Patience, friend. They’re coming for you.
She closed the box fast before the security camera over her shoulder could see it, and shoved the candy into her mouth, heart thundering. She shut her eyes, hardly feeling the crack of the candy shell, hardly tasting the sweet-and-sour gooeyness inside.
“What you said at the trial,” said Winter, returning with a bundle of sticks in her arms and laying them down where Scarlet could reach them. “I hadn’t understood then, but I do now.”
Scarlet swallowed too quickly. The candy went down hard, bits of shell scratching her throat. She coughed, wishing the princess had brought some water too. “Which part? I was under a lot of duress, you might recall.”
“The part about Linh Cinder.”
Ah. The part about Cinder being the lost Princess Selene. The true queen of Luna.
“What about it?” she said, bristling with suspicion. Had Jacin said something about Cinder’s plans to reclaim her throne? And whose side was he on, if he spent weeks with her friends but had now returned to Levana?
Winter considered the question for a long time. “What is she like?”

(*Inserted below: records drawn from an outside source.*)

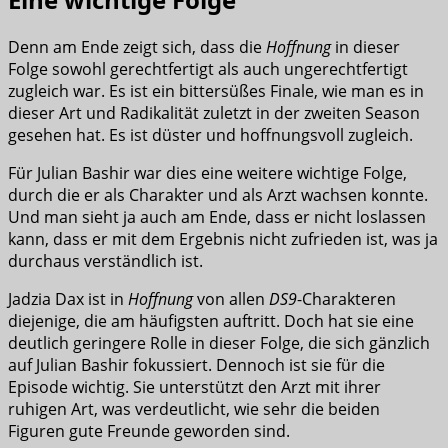
Denn am Ende zeigt sich, dass die
Hoffnung
in dieser
Folge sowohl gerechtfertigt als auch ungerechtfertigt
zugleich war. Es ist ein bittersüßes Finale, wie man es in
dieser Art und Radikalität zuletzt in der zweiten Season
gesehen hat. Es ist düster und hoffnungsvoll zugleich.
Für Julian Bashir war dies eine weitere wichtige Folge,
durch die er als Charakter und als Arzt wachsen konnte.
Und man sieht ja auch am Ende, dass er nicht loslassen
kann, dass er mit dem Ergebnis nicht zufrieden ist, was ja
durchaus verständlich ist.
Jadzia Dax ist in
Hoffnung
von allen
DS9
-Charakteren
diejenige, die am häufigsten auftritt. Doch hat sie eine
deutlich geringere Rolle in dieser Folge, die sich gänzlich
auf Julian Bashir fokussiert. Dennoch ist sie für die
Episode wichtig. Sie unterstützt den Arzt mit ihrer
ruhigen Art, was verdeutlicht, wie sehr die beiden
Figuren gute Freunde geworden sind.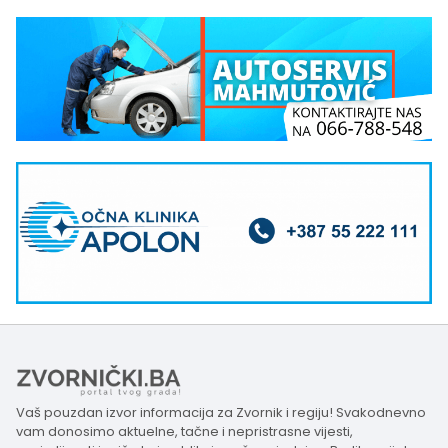
Vaš pouzdan izvor informacija za Zvornik i regiju! Svakodnevno
vam donosimo aktuelne, tačne i nepristrasne vijesti,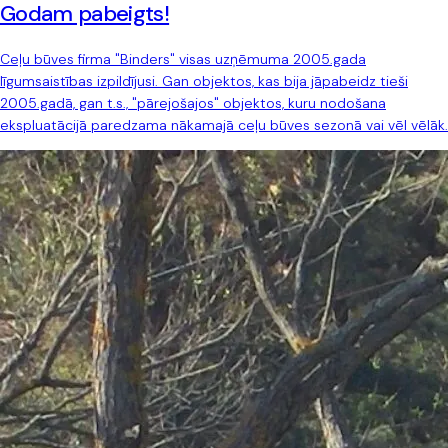
Godam pabeigts!
Ceļu būves firma "Binders" visas uzņēmuma 2005.gada
līgumsaistības izpildījusi. Gan objektos, kas bija jāpabeidz tieši
2005.gadā, gan t.s., "pārejošajos" objektos, kuru nodošana
ekspluatācijā paredzama nākamajā ceļu būves sezonā vai vēl vēlāk.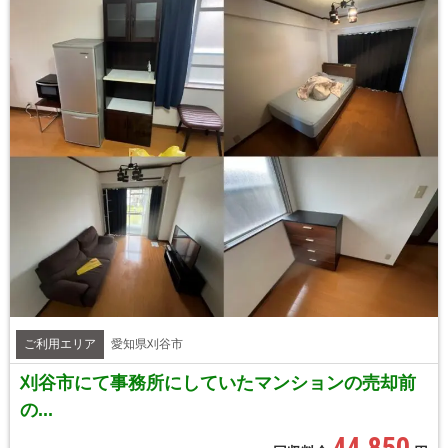
ご利用エリア
愛知県刈谷市
刈谷市にて事務所にしていたマンションの売却前
の...
44,850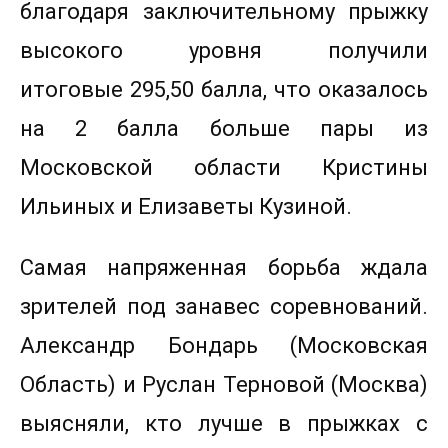
благодаря заключительному прыжку
высокого уровня получили
итоговые 295,50 балла, что оказалось
на 2 балла больше пары из
Московской области Кристины
Ильиных и Елизаветы Кузиной.
Самая напряженная борьба ждала
зрителей под занавес соревнований.
Александр Бондарь (Московская
Область) и Руслан Терновой (Москва)
выясняли, кто лучше в прыжках с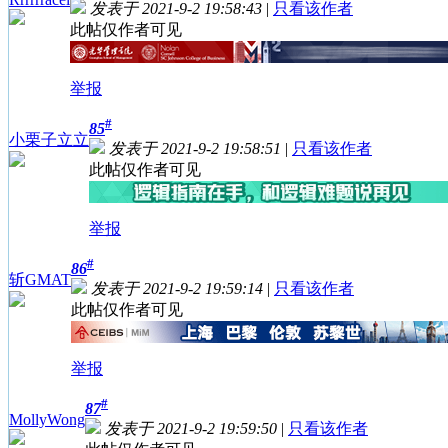
发表于 2021-9-2 19:58:43
|
只看该作者
此帖仅作者可见
举报
#
85
小栗子立立
发表于 2021-9-2 19:58:51
|
只看该作者
此帖仅作者可见
举报
#
86
斩GMAT
发表于 2021-9-2 19:59:14
|
只看该作者
此帖仅作者可见
举报
#
87
MollyWong
发表于 2021-9-2 19:59:50
|
只看该作者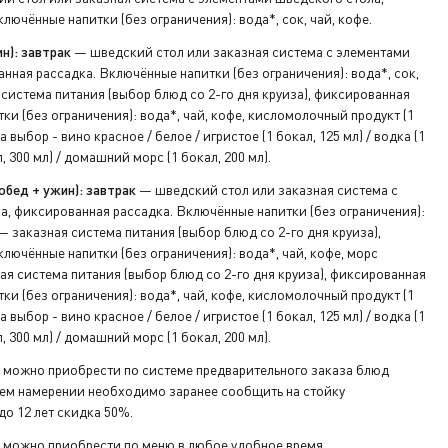
лючённые напитки (без ограничения): вода*, сок, чай, кофе.
ключ от
н): завтрак
— шведский стол или заказная система с элементами
нная рассадка. Включённые напитки (без ограничения): вода*, сок,
система питания (выбор блюд со 2-го дня круиза), фиксированная
а ресепшен.
ки (без ограничения): вода*, чай, кофе, кисломолочный продукт (1
а выбор - вино красное / белое / игристое (1 бокал, 125 мл) / водка (1
л, 300 мл) / домашний морс (1 бокал, 200 мл).
обед + ужин): завтрак
— шведский стол или заказная система с
а, фиксированная рассадка. Включённые напитки (без ограничения):
 заказная система питания (выбор блюд со 2-го дня круиза),
лючённые напитки (без ограничения): вода*, чай, кофе, морс
я система питания (выбор блюд со 2-го дня круиза), фиксированная
ки (без ограничения): вода*, чай, кофе, кисломолочный продукт (1
а выбор - вино красное / белое / игристое (1 бокал, 125 мл) / водка (1
л, 300 мл) / домашний морс (1 бокал, 200 мл).
 можно приобрести по системе предварительного заказа блюд
воем намерении необходимо заранее сообщить на стойку
о 12 лет скидка 50%.
 можно приобрести по меню в любое удобное время.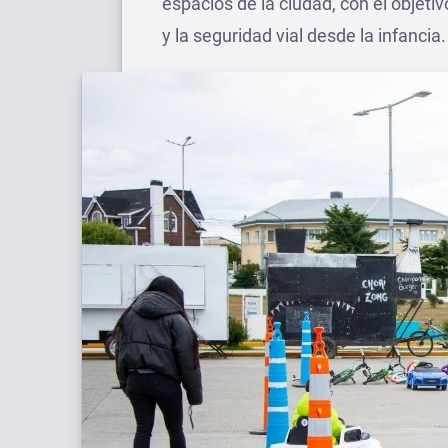
espacios de la ciudad, con el objeti
y la seguridad vial desde la infancia.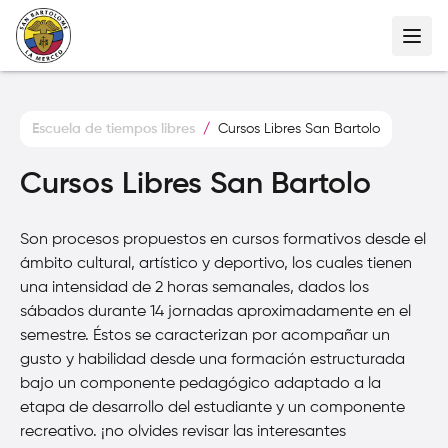
Escuela de tiempos libres
/
Cursos Libres San Bartolo
Cursos Libres San Bartolo
Son procesos propuestos en cursos formativos desde el
ámbito cultural, artístico y deportivo, los cuales tienen
una intensidad de 2 horas semanales, dados los
sábados durante 14 jornadas aproximadamente en el
semestre. Éstos se caracterizan por acompañar un
gusto y habilidad desde una formación estructurada
bajo un componente pedagógico adaptado a la
etapa de desarrollo del estudiante y un componente
recreativo. ¡no olvides revisar las interesantes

Scarlet dug her tongue into her molars, thinking. What was Cinder like? She hadn’t known her for all that long. She was a brilliant mechanic. She seemed to be honorable and brave and determined to do what needed to be done … but Scarlet suspected she wasn’t al
ways as confident as she tried to appear on the outside.
Also, she had a crush on Emperor Kai as big as Winter had on Jacin, although Cinder tried a lot harder to pretend otherwise.
But Scarlet didn’t think that answered Winter’s question. “She’s not like Levana, if that’s what you’re wondering.”
Winter exhaled, as if a fear had been released.
Ryu whined and rolled onto his back, missing their attention.
Winter grabbed a stick from the pile and tossed. The wolf scrambled back to his feet and raced after it.
“Your wolf friend,” Winter said. “Is he one of the queen’s?”
“Not anymore,” Scarlet spat. Wolf would never belong to the queen again. Not if she could help it.
“But he was, and now he has betrayed her.” The princess’s tone had gone dreamy, her eyes staring off into space even after Ryu returned and dropped the stick beside his bars, beginning a new pile. “From what I know of her soldiers, that should not be possible. At least, not while they are under the control of their thaumaturge.”
Suddenly warm, Scarlet unzipped her hoodie. It was filthy with dirt and sweat and blood, but wearing it still made her feel connected to Earth and the farm and her grandmother. It reminded her that she was human, despite being kept in a cage.
“Wolf’s thaumaturge is dead,” she said, “but Wolf fought against him even when he was alive.”
“Perhaps they made a mistake with him, when they altered his nervous system.”
“It wasn’t a mistake.” Scarlet smirked. “I know, they think they’re so clever, giving soldiers the instincts of wild wolves. The instincts to hunt and kill. But look at Ryu.” The wolf had lain down and was gnawing at the stick. “His instincts lean as much toward playing and loving. If he had a mate and cubs, then his instincts would be to protect them at all costs.” Scarlet twirled the cord of her hoodie around a finger. “That’s what Wolf did. He protected me.”
She grabbed another stick from the pile outside her cage. Ryu’s attention was piqued, but Scarlet only ran her fingers over the peeling bark. “I’m afraid I’ll never see him again.”
Winter reached through the bars and stroked Scarlet’s hair with her knuckles. Scarlet tensed, but didn’t pull away. Contact, any contact, was a gift.